Extracted page text data

※ ※ ※

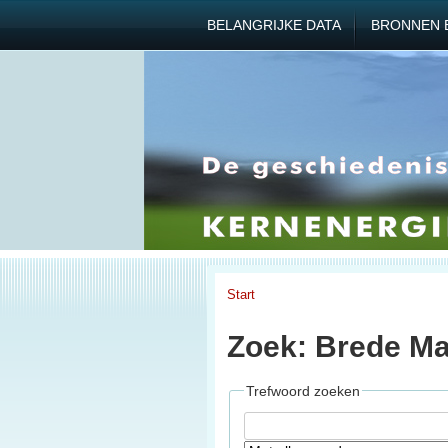
BELANGRIJKE DATA
BRONNEN 
Start
Zoek: Brede Ma
Trefwoord zoeken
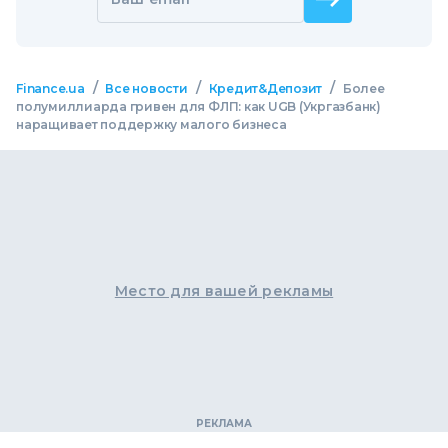
/
/
/
Finance.ua
Все новости
Кредит&Депозит
Более
полумиллиарда гривен для ФЛП: как UGB (Укргазбанк)
наращивает поддержку малого бизнеса
Место для вашей рекламы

※ ※ ※

*Aim of the task:* In the records above, copy exactly the lines from the one that contains "Все новости" through the last, and nothing else.

*Finished exercise:*
Все новости
Кредит&Депозит
Более
полумиллиарда гривен для ФЛП: как UGB (Укргазбанк)
наращивает поддержку малого бизнеса
Место для вашей рекламы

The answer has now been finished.